Question about optimizing mem in loop

Is there a strong reason why this simple code:

for(rnd = 0; rnd < Nrnd - 1; ++rnd)
// round(inv_rnd, b1, b0, kp);

for (iter = 0; iter < 4; ++iter) {
round_i(inv_rnd, b1, b0, kp, iter);
l_copy(b0, b1); kp -= nc;

Produces the complicated control flow logic in the attached CFG?

If I unroll the loop I no longer have the crazy control flow logic. It seems that instead of calculating the GEPs one at a time inside the loop, it’s pulling all 4 out of the inner loop into the outer loop head and then branching in the inner loop depending on which iteration this is in. I can’t really think of a good reason to do it this way, I’m sure there is so I was hoping someone might explain why this is occuring (instead of simply looping over the round and calculating each GEP in each iteration depending on the index).

Secondly, what’s the best way to convince the compiler not to do this code/logic bloat?

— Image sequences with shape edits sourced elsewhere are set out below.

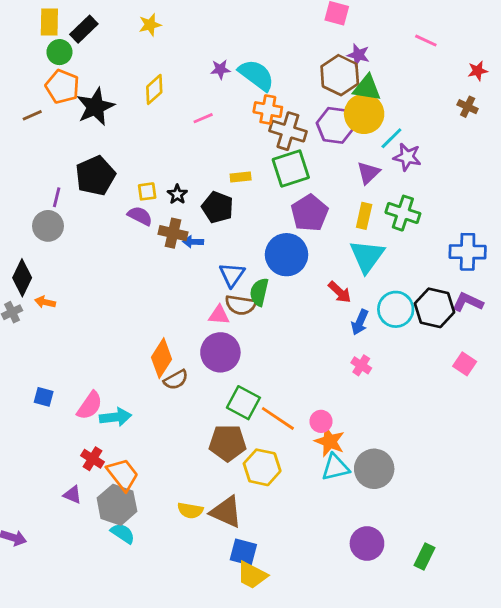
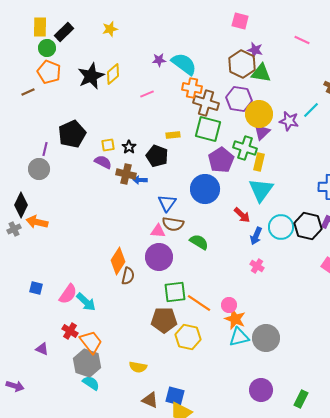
black star: (95, 107) -> (91, 76), moved
yellow circle: (364, 114) -> (259, 114), moved
cyan line: (391, 138) -> (311, 110), moved
green square: (291, 168) -> (208, 129), turned 32
green cross: (403, 213) -> (245, 148), moved
green semicircle: (259, 292) -> (199, 242), moved, turned 108
orange arrow: (45, 302) -> (37, 222), size x1.5
brown semicircle: (176, 380) -> (128, 276), turned -48
green square: (243, 403) -> (175, 292), turned -35
cyan arrow: (116, 417) -> (86, 302), turned 50
purple triangle: (72, 495) -> (42, 349), moved
brown triangle: (226, 512) -> (150, 400), moved, size x0.7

I’m pretty unclear how it’s saving any cycles.

If you look at the O2 CFG (the O3 is the same), it’s creating a switch who’s every branch ends up at the same BB, who’s pred goes to itself and the BB to which the switch points and the switch BB only contains itself? If you look at the other CFG it’s just run with default clang opts (ie clang source_file) and all it’s doing is lowering the switch (the same problem still exists).

Seems confusing to me?

ps. Round has no control flow logic in it and when the loop is unrolled there is no control flow at all (uncond branching, etc). The logic gets even more convoluted when simplycfg and other opts are applied. (18.1 KB) (41.9 KB)

To clarify, I understand "what’ is going on but I’d like to know why. Why is seemingly pre-computing the GEPs and then creating the control flow rather than doing it per iteration. Seems like a lot of code bloat for the exact same core operations?